Franz Kafka
Ayer vino una debilidad
a mi casa. Vive en la casa de al lado, con frecuencia la he visto desaparecer agachándose
por la puerta. Una gran dama con un vestido largo y ondulante, tocada con un sombrero
ancho adornado de plumas. Llegó con prisas, atravesando susurrante la puerta, como
un médico que teme haber llegado demasiado tarde a visitar a un enfermo que se apaga.
–¡Anton!
–exclamó con voz profunda, aunque jactanciosa–, ya llego, ya estoy aquí.
Se
dejó caer en el sillón que le señalé.
–Vives
muy alto, muy alto –dijo suspirando.
Hundido
en mi butaca, asentí.
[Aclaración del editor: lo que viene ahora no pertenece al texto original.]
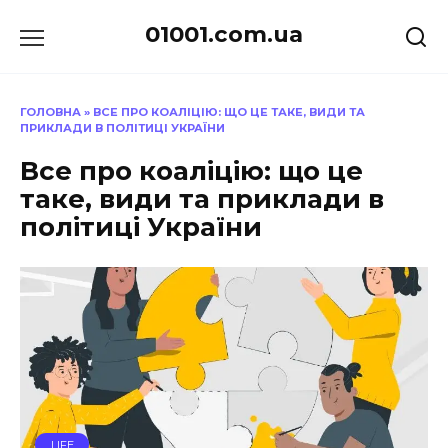
Перейти
01001.com.ua
до
вмісту
ГОЛОВНА
»
ВСЕ ПРО КОАЛІЦІЮ: ЩО ЦЕ ТАКЕ, ВИДИ ТА
ПРИКЛАДИ В ПОЛІТИЦІ УКРАЇНИ
Все про коаліцію: що це
таке, види та приклади в
політиці України
LIFE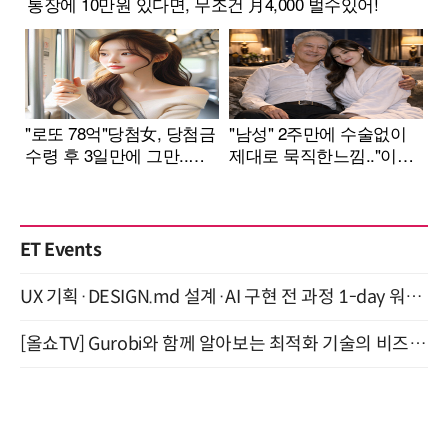
ET Events
UX 기획·DESIGN.md 설계·AI 구현 전 과정 1-day 워크숍 with Claude Code·Codex 9월 15일 개최
[올쇼TV] Gurobi와 함께 알아보는 최적화 기술의 비즈니스 활용 (8월 20일 생방송)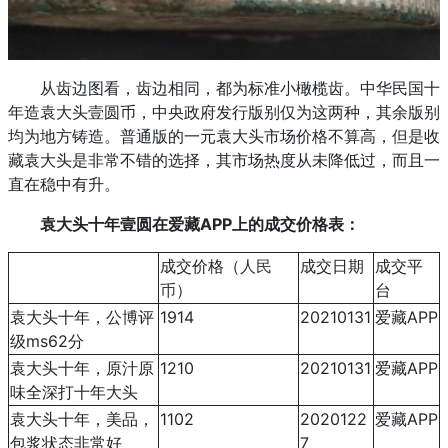
从齿边图看，齿边相同，都为标准小橄榄齿。中华民国十
年造袁大头壹圆币，中央政府发行版别仅为这两种，其余版别
均为地方铸造。普通版的一元袁大头市场价格不算高，但是收
藏袁大头是非常不错的选择，其市场热度从未降低过，而且一
直在稳中有升。
袁大头十年壹圆在爱藏APP上的成交价格表：
成交价格（
人民
成交日期
成交平
币
）
台
袁大头十年，公博评
1914
20210131
爱藏APP
级ms62分
袁大头十年，原汁原
1210
20210131
爱藏APP
味全深打十年大头
袁大头十年，美品，
1102
2020122
爱藏APP
包浆状态非常好
7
Innumerables, uno detrás de otro, saltaron ante mi vista los
peldaños de la escalera que conduce a mi habitación, pequeñas olas incansables.
–¿Por
qué hace tanto frío? –preguntó, y se quitó los viejos y largos guantes de esgrima,
a continuación los arrojó sobre la mesa y me miró con la cabeza inclinada, parpadeando.
Me
parecía como si yo fuera un gorrión que ejercitara en la escalera mis saltos y ella
descompusiera mi suave plumaje gris.
–Siento
con toda el alma que me anheles tanto. Sumida en la tristeza, he visto tu rostro
con frecuencia, consumido de pena, cuando estabas en el patio y mirabas hacia mi
ventana. Bueno, no me caes mal y aún no tienes mi corazón, así que puedes conquistarlo.